Aku hanya diam. Aku membatin, sejarah seperti apa yang ingin diketahui. Rasanya tak ada yang istimewa karena juga sejarah rumah ini tak seperti sejarah rumah gedongan yang selalu saja ada kisah-kisah heroisme dan penyiksaan. Ini cuma rumah biasa. Cuma ada kehangatan di dalamnya.
Kami lalu berjalan lagi. Tak jauh dari ruangan bekas kamar orang tuaku, kami tiba di sebuah ruangan yang aku langsung mengenalnya. Sangat mengenalnya. Ya, tak salah lagi ini kamarku. Aku yang dibukakan pintu langsung masuk, dan merasakan diri kerasukan oleh memori masa silam yang ada di kamar ini. Kamar itu tak banyak berubah. Dari struktur interiornya yang masih dengan langit-langit tinggi seperti kamar orang tuaku kemudian ada jendela besar untuk pencahayaan alami dari matahari serta lubang-lubang angin besar. Lantainya juga. Yang berubah hanyalah benda-benda di dalamnya. Aku merasa kamar ini terasa feminin. Catnya berwarna merah muda gradasi biru langit. Di situ ada banyak boneka yang tersimpan rapi dalam sebuah lemari kayu jati yang dipernis mengilat. Lalu ada sebuah meja dengan sebuah laptop yang tampak ditekuk layarnya serta sebuah foto. Aku lantas melihat foto itu. Aku terkejut ternyata itu foto perempuan muda yang kini bersamaku,
"Iya, ini ruanganku," katanya kemudian masih dengan senyum yang terukir. Sepertinya ia bisa membaca keheranan dan keterkejutanku atas hal-hal yang berubah di bekas kamarku, "Mohon maaf ya, kalau aku mengubah isi. Kan udah jadi ruanganku,"
Aku cuma bisa menjawab,
"Tidak apa-apa,"
Dalam hati agak lirih juga melihat kamarku yang sekarang sudah berubah kelamin. Ingatan-ingatanku akan kamar yang dahulu menjadi sumber inspirasiku serta mencoba memahami sesuatu yang bernama cinta seakan pudar. Aku merasa tak ada niat lagi untuk melihatnya lagi. Sebab, ia sudah jadi ruangan sang pemilik baru. Aku pasrah saja.

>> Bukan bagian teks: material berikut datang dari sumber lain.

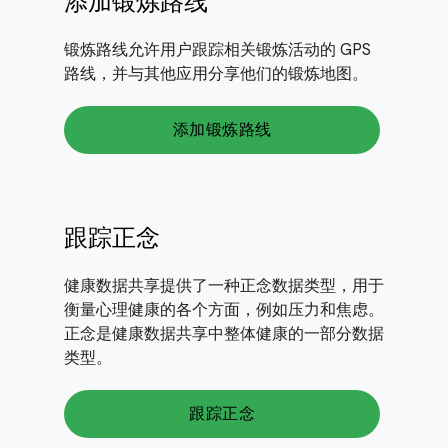
添加锻炼路线
锻炼路线允许用户跟踪相关锻炼活动的 GPS
路线，并与其他应用分享他们的锻炼地图。
添加锻炼路线
跟踪正念
健康数据共享提供了一种正念数据类型，用于
衡量心理健康的各个方面，例如压力和焦虑。
正念是健康数据共享中整体健康的一部分数据
类型。
跟踪正念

Keluar dari situ kami berdua lanjutkan lagi ke ruangan yang lain. Dalam hati aku berpikir tentu akan ada yang berubah lagi walaupun itu cuma isi. Jadi, aku tak ada niatan lagi untuk tahu. Ketika kami berjalan itu, aku tiba-tiba diperlihatkan sesosok melayang-layang di langit-langit. Aku lantas terkejut. Sosok itu melihatku dengan tajam menyeringai. Tampak ada raut tidak suka di wajahnya.
"Kenapa sekarang di sini ada dia?" tanyaku heran pada si perempuan muda itu. Ia yang ditanyai seperti itu sekali lagi menjawab dengan tersenyum. Ia tahu keherananku ini bukan keheranan yang biasa namun ada rasa tidak suka dalam keheranan itu,
"Itu karena kamu sudah tidak ada di sini lagi," katanya sembari mengarahkan pandangan ke sosok melayang itu yang sepertinya sudah hilang menembus tembok, "Jadi, wajar kan kalau dia ada di sini,"
Aku sebenarnya tidak puas dengan jawaban seperti itu. Apa hanya karena aku sudah tidak ada di rumah ini lagi lalu dia bisa seenak perut lalu-lalang melayang-layang keluar masuk. Aku tahu sosok yang melayang-layang itu. Di masa silam dia adalah salah satu tetanggaku yang selalu iri kepada aku dan keluargaku. Ia selalu membuat cerita-cerita murahan dan penuh kebohongan tentang keluargaku karena saking irinya. Tetapi, untung semua orang tidak mempercayainya karena mereka tahu keluargaku tidak seperti itu, dan selalu ringan tangan dalam berbagai keperluan warga. Dia yang iri itu kemudian meninggal karena kecelakaan. Sebenarnya, banyak yang tidak mau membantu mengurus keperluan meninggalnya karena sifatnya yang menyebalkan. Tetapi, keluargaku dengan sigap dan tidak berpikir apa-apa tetap membantu sampai ke liang lahat. Keluargaku punya prinsip tidak boleh ada ini-itu saat membantu orang yang berduka sekalipun ia orang yang sangat tidak disukai.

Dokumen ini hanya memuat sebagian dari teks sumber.